Electronic discovery is about fact finding, accuracy, truth . . . and money. Corporate clients pay millions of dollars, in some cases, for the time and expertise of their lawyers and technologists. These costs are rising, the direct result of rising quantities of discoverable electronically stored information (ESI).
IDC keeps its finger on the pulse of the world's digital data heartbeat with an annual white paper, "The Diverse and Exploding Digital Universe," sponsored by EMC Corporation. It reports that in 2007, the digital universe ("information that is either created, captured, or replicated in digital form") totaled 281 billion gigabytes, or 281 exabytes. It is expanding so fast that it is beginning to exceed storage capacities.
We can begin to comprehend these statistics in terms of e-discovery ramifications if we consider that Fortune 500 businesses generate almost 20 trillion electronic documents each year. Then there's e-mail-the greatest part of ESI. One recent estimate is that worldwide, people send about 60 billion e-memos every day. Added to them are instant messages, text messages and faxes.

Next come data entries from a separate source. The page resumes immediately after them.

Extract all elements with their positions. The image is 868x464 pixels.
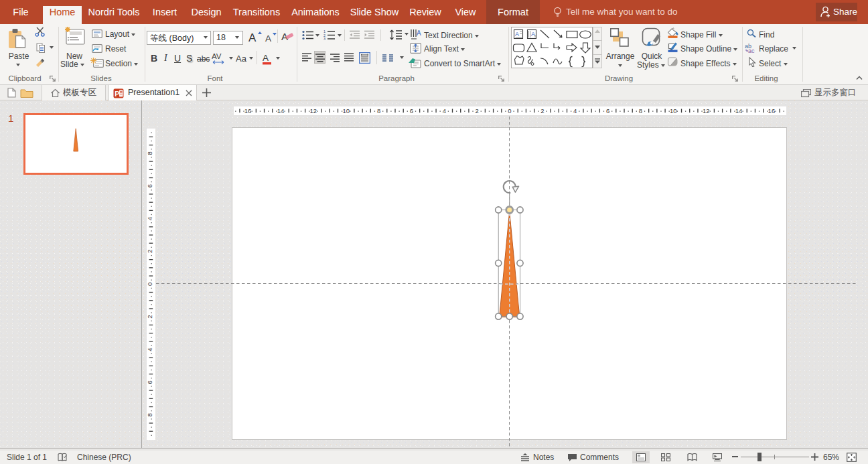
svg-text:4: 4 (443, 107, 446, 114)
svg-text:AV: AV (212, 52, 222, 60)
svg-text:2: 2 (147, 250, 153, 253)
svg-text:8: 8 (147, 151, 153, 155)
svg-text:2: 2 (540, 107, 544, 114)
svg-text:8: 8 (377, 107, 380, 114)
svg-text:14: 14 (735, 107, 743, 114)
svg-text:4: 4 (147, 347, 153, 351)
svg-text:A: A (265, 33, 271, 44)
svg-text:10: 10 (342, 107, 350, 114)
svg-text:10: 10 (670, 107, 677, 114)
svg-text:8: 8 (147, 413, 153, 416)
svg-text:0: 0 (508, 107, 511, 114)
svg-text:14: 14 (277, 107, 285, 114)
svg-text:4: 4 (573, 107, 577, 114)
svg-text:16: 16 (768, 107, 776, 114)
svg-text:ac: ac (748, 48, 755, 53)
svg-text:6: 6 (147, 184, 153, 187)
svg-text:0: 0 (147, 283, 153, 286)
svg-text:3: 3 (323, 37, 326, 40)
svg-text:2: 2 (147, 315, 153, 319)
svg-text:A: A (248, 31, 257, 44)
svg-text:A: A (417, 29, 421, 37)
svg-text:6: 6 (147, 380, 153, 384)
svg-text:P: P (115, 90, 119, 98)
svg-text:6: 6 (410, 107, 413, 114)
svg-text:A: A (515, 31, 519, 37)
svg-text:12: 12 (310, 107, 317, 114)
svg-text:8: 8 (639, 107, 642, 114)
svg-text:12: 12 (703, 107, 710, 114)
svg-text:A: A (263, 53, 269, 63)
svg-text:4: 4 (147, 217, 153, 220)
svg-text:6: 6 (606, 107, 609, 114)
svg-text:16: 16 (244, 107, 252, 114)
svg-text:A: A (531, 31, 535, 37)
svg-text:2: 2 (475, 107, 478, 114)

The amount of discoverable electronic data in some lawsuits and regulatory inquiries equivocates to thousands of boxes of paper documents, and it's multiplying. We all know the vast majority of it is worthless to either side. But it has to be dealt with. How do we make sense of spiraling volumes of ESI without running up impossible fees for our clients (and without losing all our hair scrambling to meet court deadlines)?
The answer in a word: pre-discovery. It's a fairly recent concept - about three years old. Already, it is becoming litigators' solution to the data explosion crisis.
Finding Our Way to the Root of the Matter
In the pioneer days of electronic discovery - circa 1998 - intrepid technologists boldly stepped into the breach, sometimes barely understanding what they were up against. Until the late 1990s, we never thought about bringing a hard drive to court. Attorneys were still researching on books, for the most part, and litigation teams literally were getting bankers' boxes of data to review. Electronic research and discovery weren't in the picture.
Then local scanning vendors had a bright idea: "Let's put all these file cabinets of paper documents on CDs." Litigation teams started to receive "file cabinets" of discovery documents on disk. Still, they had to print it all out and review it. The challenge became: How do we effectively manage electronic discovery?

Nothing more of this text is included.